Penny Universities & Big Money: London Coffeehouses
In 1652, the first coffeehouse was opened in London by an eccentric Greek named Pasqua Roseé. It didn’t take long before coffeehouses became a part of London’s culture.
These new establishments became fashionable spots for the chattering classes to meet, conduct business, gossip, exchange ideas, and debate the day’s news.
Polite conversation led to reasoned debate on politics, science, literature, poetry, commerce, and religion, earning London coffeehouses the nickname ‘penny universities,‘ as that was the price of a cup of coffee. Influential patrons included Samuel Pepys, John Dryden, Alexander Pope, and Isaac Newton. Several great British institutions can trace their roots back to these humble coffeehouses.
The London Stock Exchange had its beginnings in Jonathan’s Coffee House in 1698 where gentlemen met to set stock and commodity prices.
Auctions in salesrooms attached to coffee houses were the beginnings of the great auction houses of Sotheby’s and Christies.
Lloyd’s of London had its origins in Lloyds Coffee House on Lombard Street, run by Edward Lloyd, where merchants, shippers and underwriters of ship insurance met to do business.

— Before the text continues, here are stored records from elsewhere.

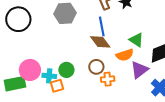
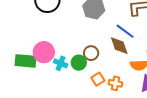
blue line: (102, 26) -> (125, 31), turned -60
brown circle: (96, 67) -> (91, 53), moved
orange square: (57, 86) -> (98, 79), moved, turned -32

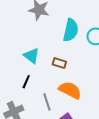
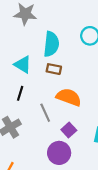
cyan semicircle: (71, 30) -> (51, 44), moved

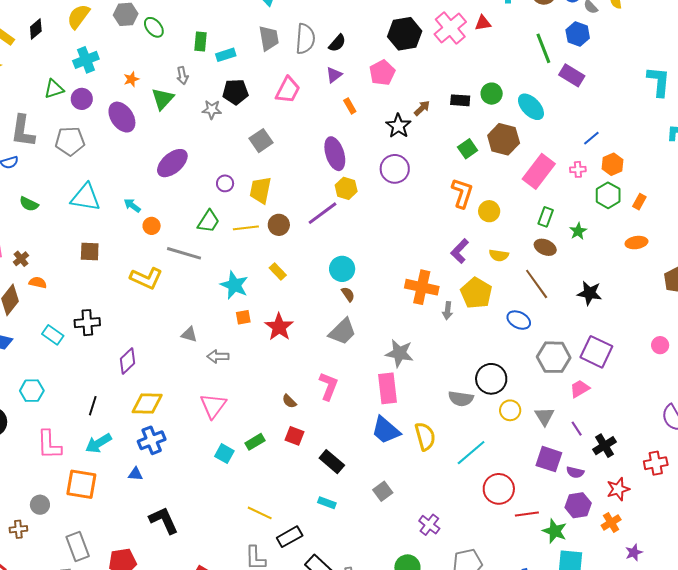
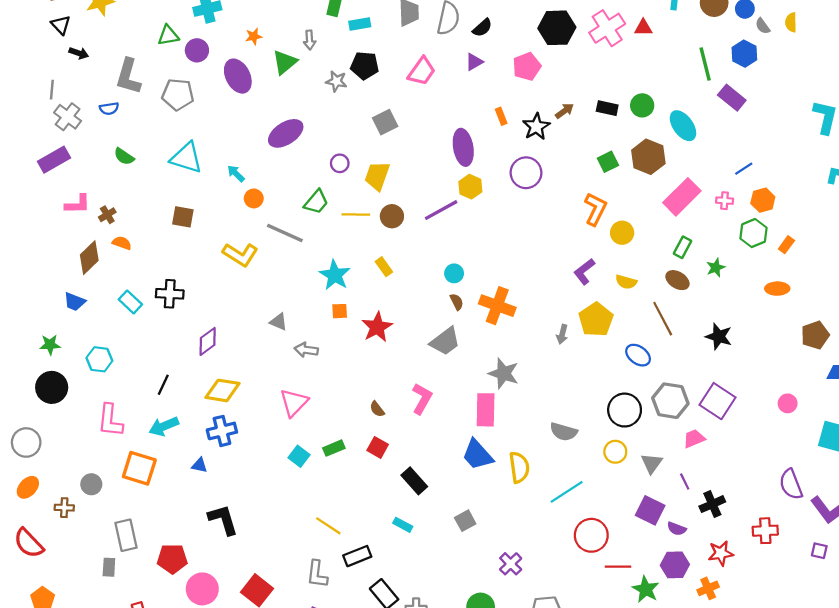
orange rectangle: (350, 106) -> (501, 116), moved
cyan circle: (342, 269) -> (454, 273), size x0.7
orange cross: (422, 287) -> (497, 306), moved
black circle: (491, 379) -> (625, 410), moved

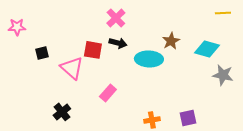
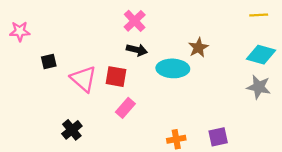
cyan diamond: (207, 49) -> (261, 55), moved
red square: (93, 50) -> (116, 77), moved

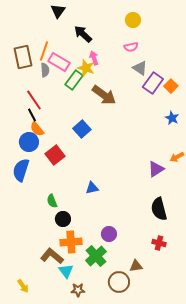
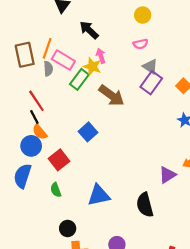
purple rectangle: (153, 83) -> (151, 83), moved
blue triangle: (92, 188) -> (99, 195), size x1.6
green semicircle: (52, 201) -> (56, 190), moved
black semicircle: (159, 209) -> (145, 205), moved

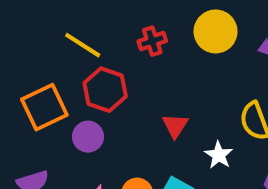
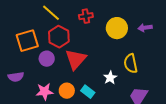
yellow circle: (216, 31) -> (117, 28), moved
red triangle: (175, 126) -> (76, 59), moved, size x1.6

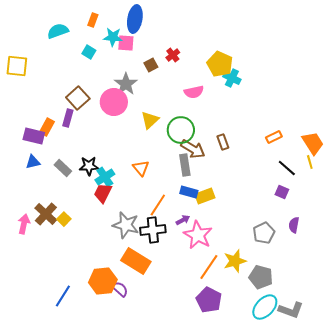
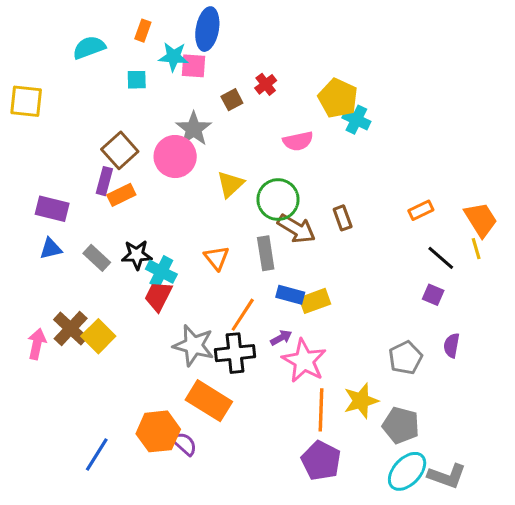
cyan square: (89, 52) -> (137, 80), turned -32
orange rectangle: (47, 127) -> (121, 195), moved, turned 36
gray rectangle: (185, 165) -> (266, 253), moved
cyan cross: (105, 177) -> (161, 272), turned -30
yellow square: (64, 219) -> (98, 336), size x1.5
orange line: (209, 267) -> (321, 410), turned -32

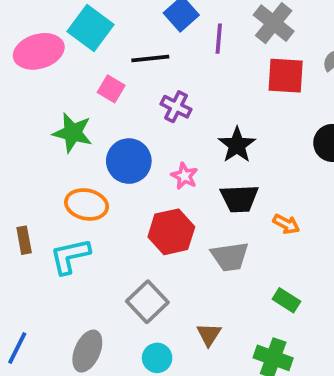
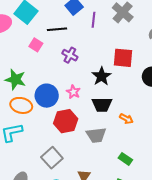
red square: (286, 76) -> (123, 58), moved
green star: (73, 133) -> (15, 80), moved
blue circle: (129, 161) -> (47, 96), moved

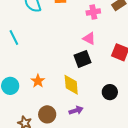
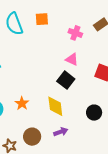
pink cross: (93, 12) -> (75, 33), turned 32
black square: (82, 59) -> (66, 80), turned -30

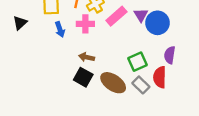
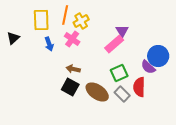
pink rectangle: (116, 16) -> (114, 44), moved
blue circle: (157, 23) -> (158, 56), moved
pink cross: (85, 24) -> (72, 39), turned 35
purple semicircle: (170, 55) -> (148, 67), turned -56

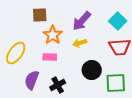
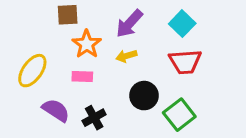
purple semicircle: (32, 80) -> (56, 110), turned 102
green square: (116, 83) -> (179, 115), turned -35

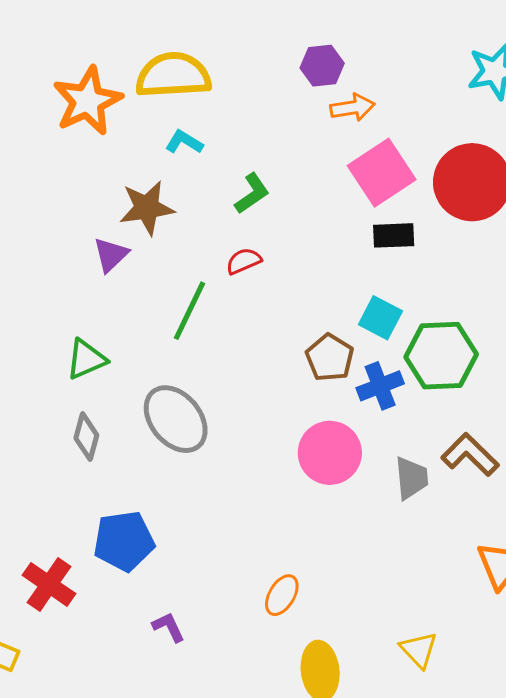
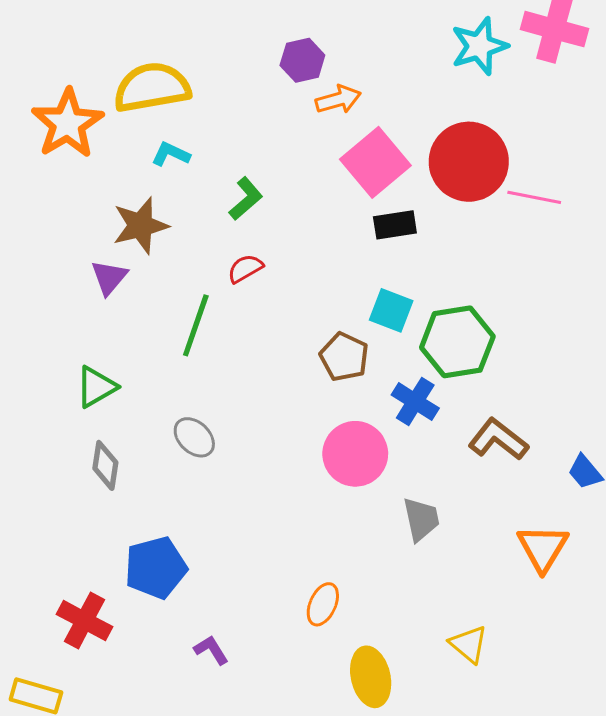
blue cross: (380, 386) -> (415, 402), moved, turned -30
gray ellipse: (176, 419) -> (194, 437), size x0.6
gray trapezoid: (411, 478) -> (421, 519), moved

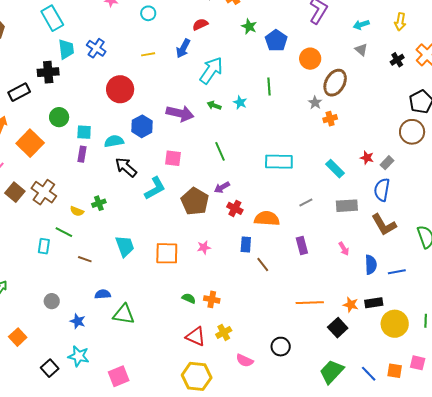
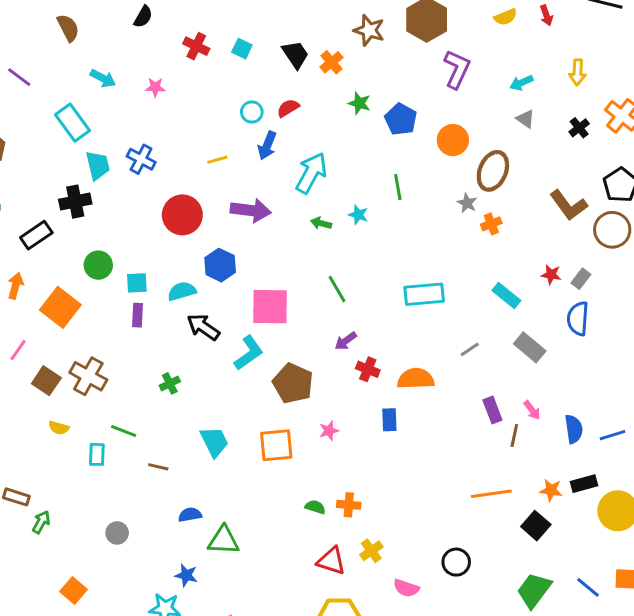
cyan circle: (148, 13) -> (252, 112), moved
purple arrow: (180, 113) -> (251, 210), moved
pink square: (173, 158) -> (270, 307), size x1.6
brown pentagon: (195, 201) -> (293, 383), moved
gray rectangle: (347, 206) -> (530, 347), turned 50
yellow semicircle: (77, 211) -> (59, 428), moved
brown L-shape: (384, 225) -> (568, 205), moved
purple rectangle: (302, 246) -> (492, 410), moved
brown line: (263, 265) -> (514, 436), moved, turned 56
blue star: (78, 321) -> (186, 575), moved

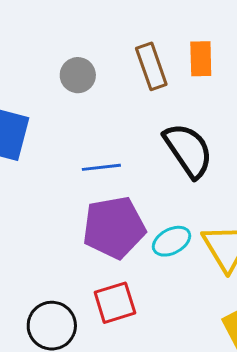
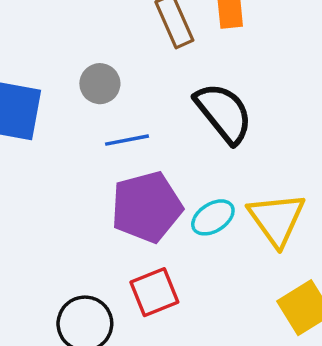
gray circle: (78, 75) -> (100, 84), moved

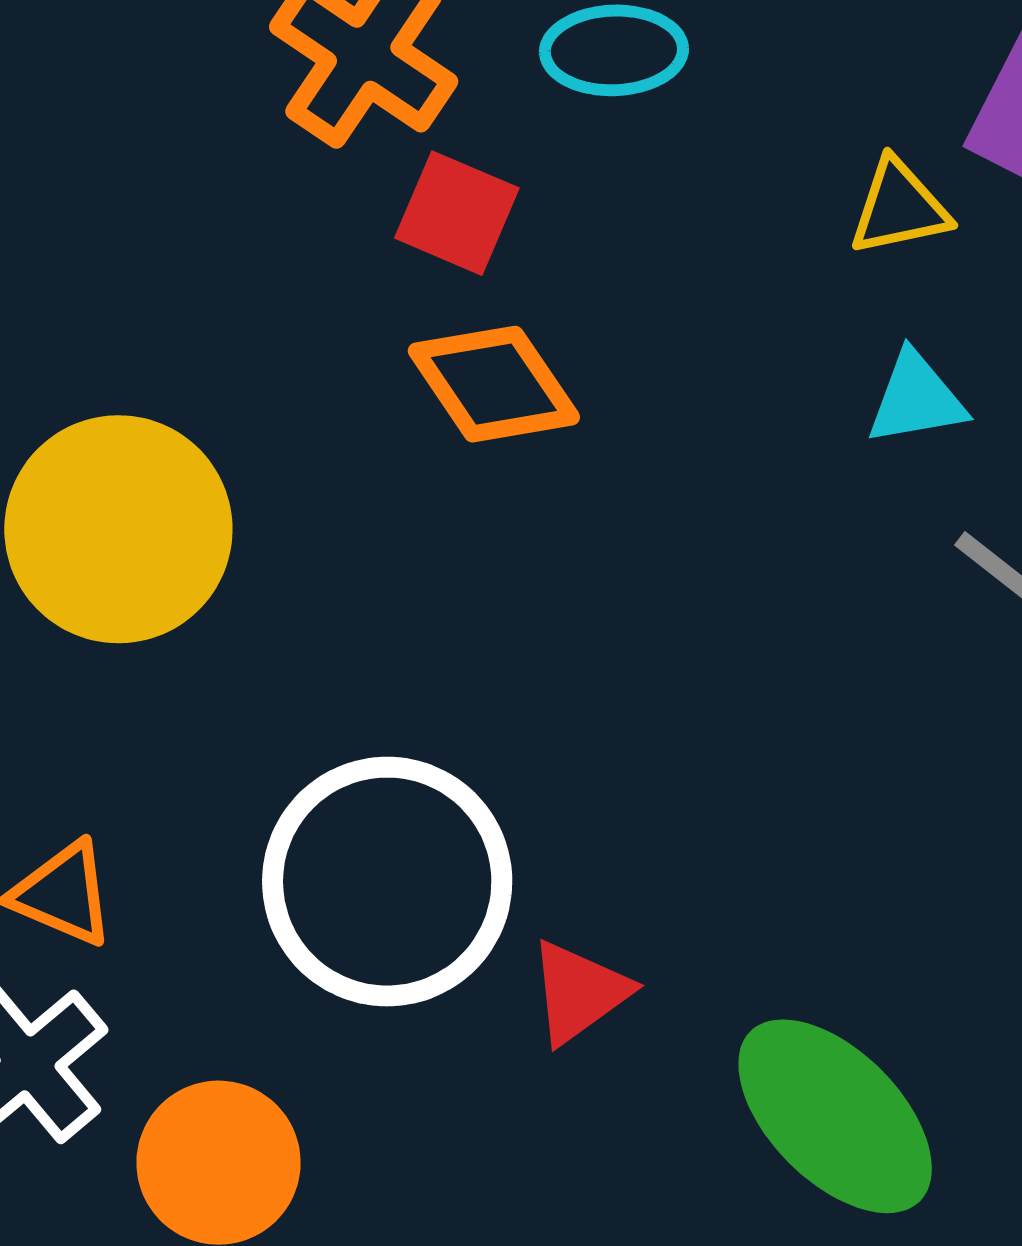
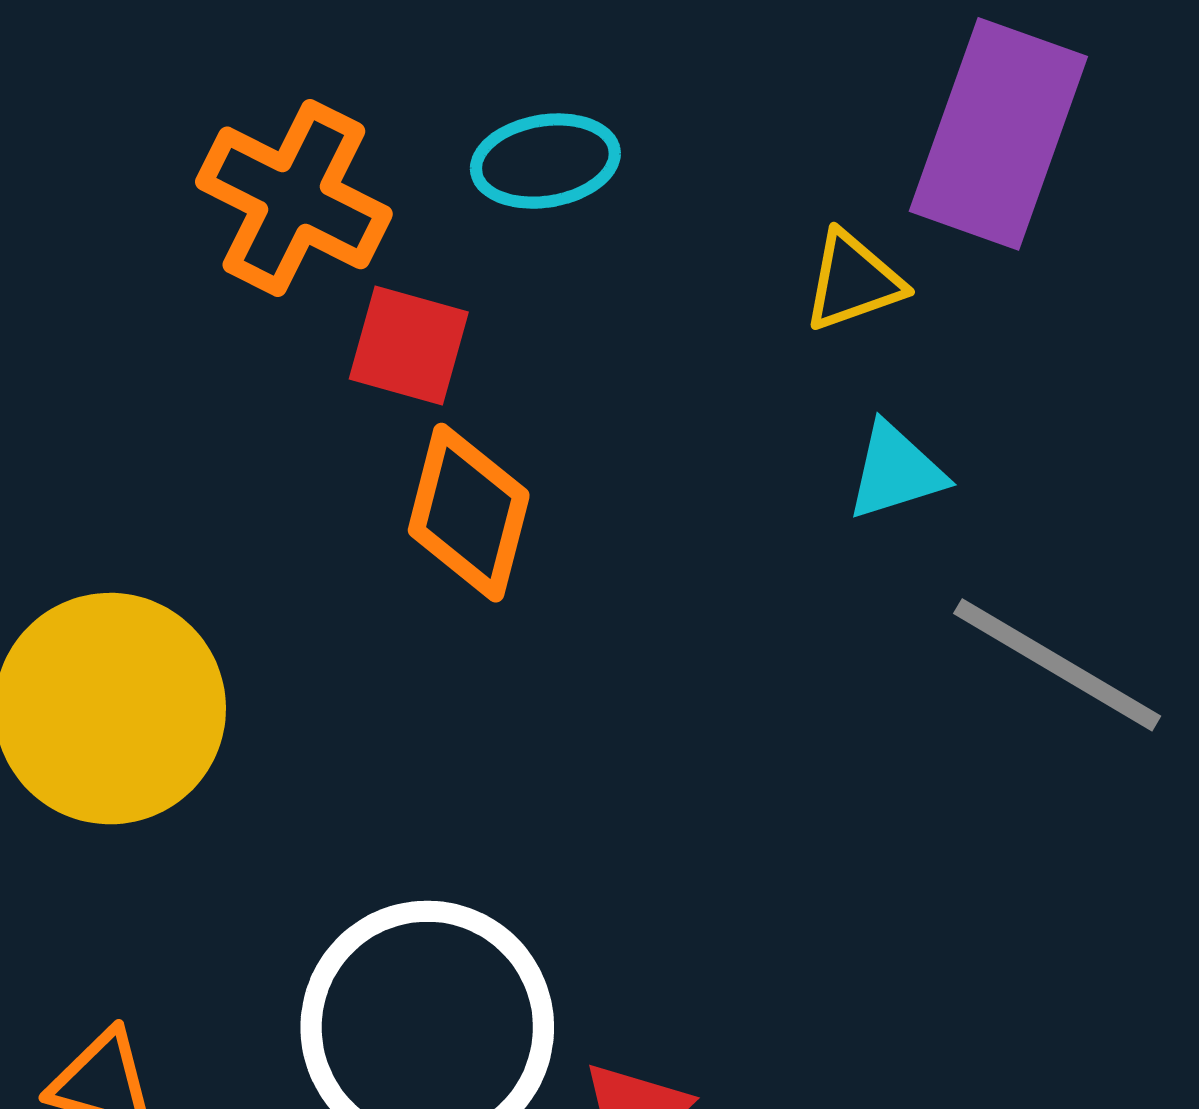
orange diamond: (494, 384) -> (469, 513), turned 56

In 1726 Voltaire went to England to live in exile. Here, Voltaire found the coffee spaces that the British contemporaries honored as “Penny University”. He met and became friends with British intellectuals such as Alexander Pope, Jonathan Swift, John Gay, Edward Young. During the debates, he approached the ideas of the enlightened founders Francis Bacon, Isaac Newton, John Locke, William Shakespeare.
Certain coffeehouses provided tobacco, hookah pipes, chocolate, and an assortment of sherbets, which, as noted in the Mercurius Publicus (March 12-19, 1662), were “made in Turkey from lemons, roses, and perfumed violets.” Advertisements in period pamphlets and newspapers described coffee as “the genuine Turkey berry,” indicating it likely arrived through Ottoman or Mediterranean trade routes.